Problem requirements: Write out, word for word, only the lines from the one containing "Death Sets Sail" through the final line of the data.

Excerpted data:
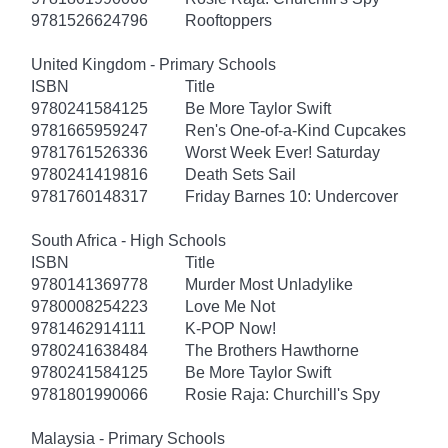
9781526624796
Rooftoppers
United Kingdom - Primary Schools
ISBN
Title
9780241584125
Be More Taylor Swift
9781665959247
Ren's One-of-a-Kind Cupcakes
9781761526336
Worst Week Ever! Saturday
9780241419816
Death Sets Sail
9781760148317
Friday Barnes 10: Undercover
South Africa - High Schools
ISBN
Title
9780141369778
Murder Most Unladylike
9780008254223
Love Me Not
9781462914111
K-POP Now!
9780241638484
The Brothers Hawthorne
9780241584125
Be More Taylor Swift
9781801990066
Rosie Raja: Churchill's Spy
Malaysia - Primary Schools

Answer section:
Death Sets Sail
9781760148317
Friday Barnes 10: Undercover
South Africa - High Schools
ISBN
Title
9780141369778
Murder Most Unladylike
9780008254223
Love Me Not
9781462914111
K-POP Now!
9780241638484
The Brothers Hawthorne
9780241584125
Be More Taylor Swift
9781801990066
Rosie Raja: Churchill's Spy
Malaysia - Primary Schools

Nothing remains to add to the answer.